**What is required:** An exact reproduction of the data below is expected, free of images.

Page images and extracted text
▬▬▬▬▬▬▬▬▬▬

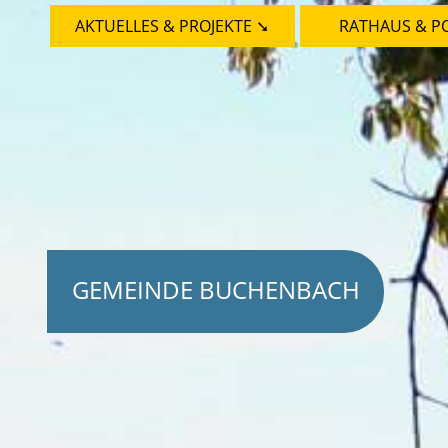
AKTUELLES & PROJEKTE ➘
RATHAUS & PO
GEMEINDE BUCHENBACH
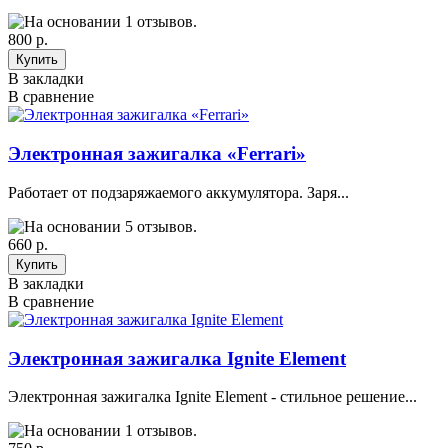
800 р.
В закладки
В сравнение
Электронная зажигалка «Ferrari»
Работает от подзаряжаемого аккумулятора. Заря...
660 р.
В закладки
В сравнение
Электронная зажигалка Ignite Element
Электронная зажигалка Ignite Element - стильное решение...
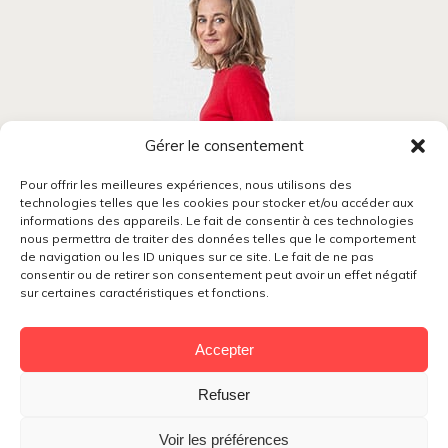
Gérer le consentement
Blandine Mansion
Pour offrir les meilleures expériences, nous utilisons des
technologies telles que les cookies pour stocker et/ou accéder aux
Coach professionnelle, formatrice, conférencière.
informations des appareils. Le fait de consentir à ces technologies
J’accompagne les femmes
nous permettra de traiter des données telles que le comportement
à découvrir la carrière qui les révèle
de navigation ou les ID uniques sur ce site. Le fait de ne pas
et construire leur projet professionnel avec
consentir ou de retirer son consentement peut avoir un effet négatif
ma méthode :
sur certaines caractéristiques et fonctions.
Je veux changer
Accepter
blandine@bmcoaching.fr
+33 (0)6 58 23 67 16
Refuser
Voir les préférences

▬▬▬▬▬▬▬▬▬▬

**Response to this task:**
AKTUELLES & PROJEKTE ➘
RATHAUS & PO
GEMEINDE BUCHENBACH
800 р.
В закладки
В сравнение
Электронная зажигалка «Ferrari»
Работает от подзаряжаемого аккумулятора. Заря...
660 р.
В закладки
В сравнение
Электронная зажигалка Ignite Element
Электронная зажигалка Ignite Element - стильное решение...
Gérer le consentement
Blandine Mansion
Pour offrir les meilleures expériences, nous utilisons des
technologies telles que les cookies pour stocker et/ou accéder aux
Coach professionnelle, formatrice, conférencière.
informations des appareils. Le fait de consentir à ces technologies
J’accompagne les femmes
nous permettra de traiter des données telles que le comportement
à découvrir la carrière qui les révèle
de navigation ou les ID uniques sur ce site. Le fait de ne pas
et construire leur projet professionnel avec
consentir ou de retirer son consentement peut avoir un effet négatif
ma méthode :
sur certaines caractéristiques et fonctions.
Je veux changer
Accepter
blandine@bmcoaching.fr
+33 (0)6 58 23 67 16
Refuser
Voir les préférences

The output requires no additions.